▸ Work order
Exact duplicates of the lines from the top of the data through the line containing "EN SAVOIR PLUS" are needed, with every picture left out.

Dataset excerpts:
☆ ☆ ☆

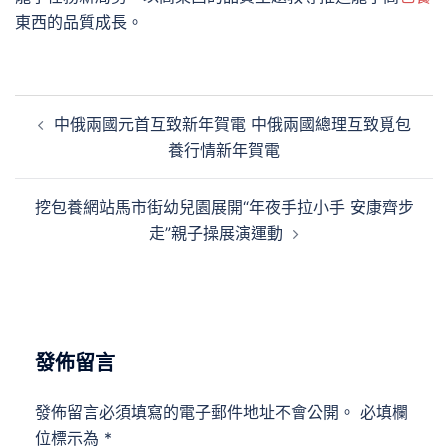
東西的品質成長。
文
中俄兩國元首互致新年賀電 中俄兩國總理互致覓包
章
養行情新年賀電
導
覽
挖包養網站馬市街幼兒園展開“年夜手拉小手 安康齊步
走”親子操展演運動
發佈留言
發佈留言必須填寫的電子郵件地址不會公開。
必填欄
位標示為
*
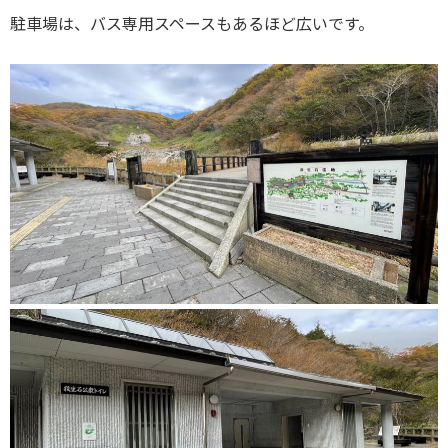
駐車場は、バス専用スペースもあるほど広いです。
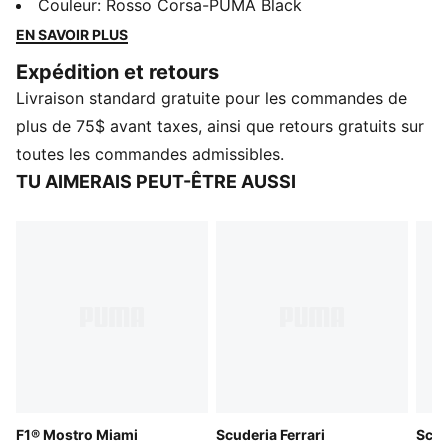
l’héritage légendaire de Ferrari dans le milieu de la
Couleur
:
Rosso Corsa-PUMA Black
course automobile. Ces chaussures combinent la
EN SAVOIR PLUS
silhouette distinctive et avant-gardiste de la Mostro
Expédition et retours
avec les couleurs et détails emblématiques de la
Livraison standard gratuite pour les commandes de
Scuderia Ferrari, pour que vous puissiez porter cet
héritage partout où vous allez.
plus de 75$ avant taxes, ainsi que retours gratuits sur
DÉTAILS
toutes les commandes admissibles.
Largeur : Normal
TU AIMERAIS PEUT-ÊTRE AUSSI
Type de bout : Rond
Fermeture : Lacets
Type de talon : Plat
Éléments de la marque PUMA
Éléments de la marque Scuderia Ferrari
F1® Mostro Miami
Scuderia Ferrari
Scud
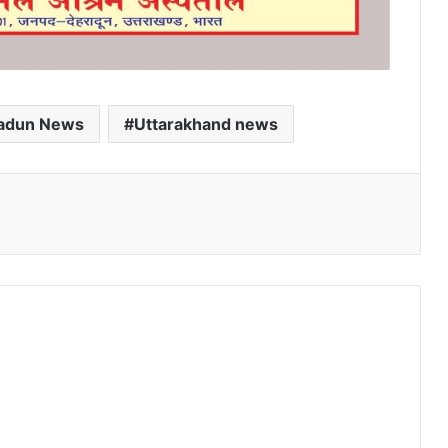
adun News
Uttarakhand news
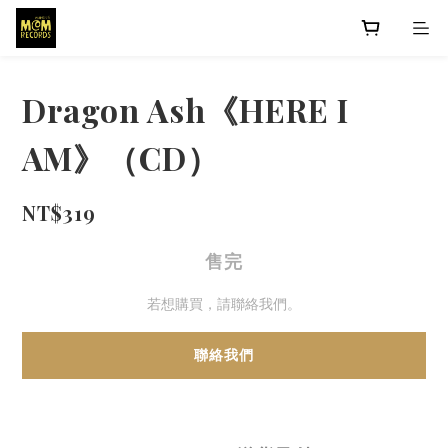
Dragon Ash《HERE I
AM》（CD）
NT$319
售完
若想購買，請聯絡我們。
聯絡我們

☆ ☆ ☆

▸ Exercise response
東西的品質成長。
文
中俄兩國元首互致新年賀電 中俄兩國總理互致覓包
章
養行情新年賀電
導
覽
挖包養網站馬市街幼兒園展開“年夜手拉小手 安康齊步
走”親子操展演運動
發佈留言
發佈留言必須填寫的電子郵件地址不會公開。
必填欄
位標示為
*
駐車場は、バス専用スペースもあるほど広いです。
l’héritage légendaire de Ferrari dans le milieu de la
Couleur
:
Rosso Corsa-PUMA Black
course automobile. Ces chaussures combinent la
EN SAVOIR PLUS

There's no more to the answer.